Rotary celebrates World Interact Week
Members of the Interact Club of Chowringhee participant in festivities in West Bengal, India, during an annual six-day festival. Photo courtesy of Rajani Mukerji
During World Interact Week, 1-7 November, Interactors and Rotary club members worldwide commemorate the charter of the first Interact club in 1962. To mark this occasion, Interact clubs are encouraged to participate in joint projects with their sponsor clubs.
"This week is a time for [Rotary] club presidents, [Rotary International district] governors, and RI leadership to give priority to a program that has the power to enhance our public image and potentially improve our membership," says Rajani Mukerji, 2009-10 vice chair of RI's Interact Committee and member of the Rotary Club of Calcutta Mideast, West Bengal, India. "Interact is one of the starting points for someone's path to Rotary."

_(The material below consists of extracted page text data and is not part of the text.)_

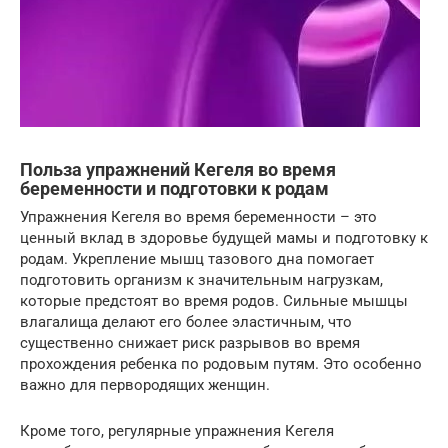
Польза упражнений Кегеля во время
беременности и подготовки к родам
Упражнения Кегеля во время беременности – это
ценный вклад в здоровье будущей мамы и подготовку к
родам. Укрепление мышц тазового дна помогает
подготовить организм к значительным нагрузкам,
которые предстоят во время родов. Сильные мышцы
влагалища делают его более эластичным, что
существенно снижает риск разрывов во время
прохождения ребенка по родовым путям. Это особенно
важно для первородящих женщин.
Кроме того, регулярные упражнения Кегеля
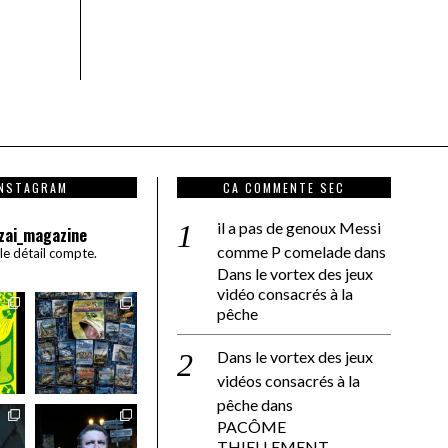
INSTAGRAM
CA COMMENTE SEC
il a pas de genoux Messi
zai_magazine
comme P comelade
dans
 le détail compte.
Dans le vortex des jeux
vidéo consacrés à la
pêche
Dans le vortex des jeux
vidéos consacrés à la
pêche
dans
PACÔME
THIELLEMENT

Mukerji, who has served as district Interact chair four times, says Interactors can contribute their time, even if they lack the ability to fund meaningful service projects.
"Their main strength and resource is giving their time to volunteer and aid in projects," he says. "It's the most valuable thing they bring to Rotary."
This year, Interact clubs and their sponsor Rotary clubs have a variety of ways to participate in World Interact Week. Clubs are encouraged to complete one, two, or even an entire week’s worth of activities. After the club completes their activities, the Rotary club or district Interact chair can fill out a Certificate of Recognition for presentation.
Download the Certificate of Recognition.
Mukerji says the Interact: Make a Difference DVD and the second annual Interact Video Contest are great ways to promote the program. "If these students are doing something good in the world, it's important we publicize it," he says.
Here are a few projects highlighting Interactors' commitment to service:
- The Rotaract Club of Chowringhee High School, West Bengal, India, organized events and projects during Durga Puja, an annual six-day festival that celebrates the Hindu goddess Durga. While rituals are usually exclusively for those who practice Hinduism, club members invited Interactors of other religions to participate in their activities.
"What an experience Rotarians have gained by observing these Interactors of different faiths and backgrounds team-up to plan and execute these events," says Mukerji. "It's a great example of how people can break down the barriers and rise above differences to improve the lives of others."
- Five Interact clubs in Guyana organized a book drive and donated them to a library center that gives books to underprivileged children. After dropping off the boxes of books, Interactors read to some of the children at the library.
- Members of the Interact Club of Pasto Valley de Atriz, Colombia, and their sponsor club created an ongoing project called Mejorando Vidas (Improving Lives). Interactors partner with local businesses to help improve the lives of disadvantaged seniors in the community by helping them meet some of their basic needs, such as food and clothing.